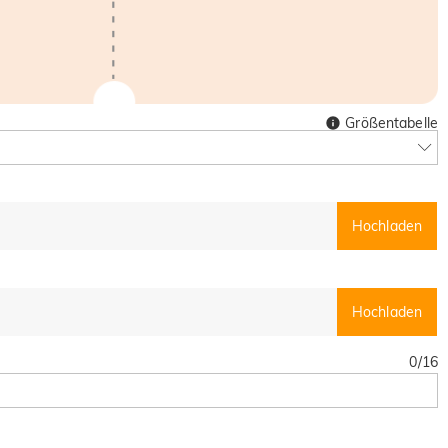
Größentabelle
Hochladen
Hochladen
0
/
16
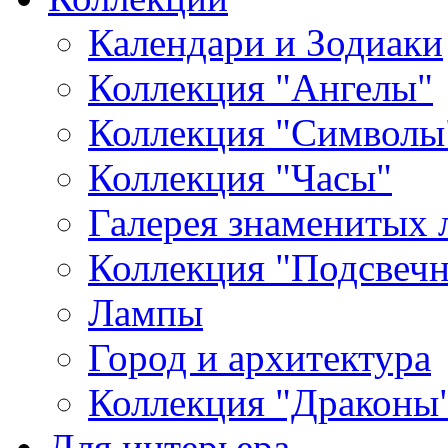
Календари и Зодиаки
Коллекция "Ангелы"
Коллекция "Символы
Коллекция "Часы"
Галерея знаменитых 
Коллекция "Подсвеч
Лампы
Город и архитектура
Коллекция "Драконы
Для интерьера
________
> **What you need to do**
Omit the pictures. Output every record above word for word.

> **Answer for the task**
Größentabelle
Hochladen
Hochladen
0
/
16
Календари и Зодиаки
Коллекция "Ангелы"
Коллекция "Символы
Коллекция "Часы"
Галерея знаменитых 
Коллекция "Подсвеч
Лампы
Город и архитектура
Коллекция "Драконы
Для интерьера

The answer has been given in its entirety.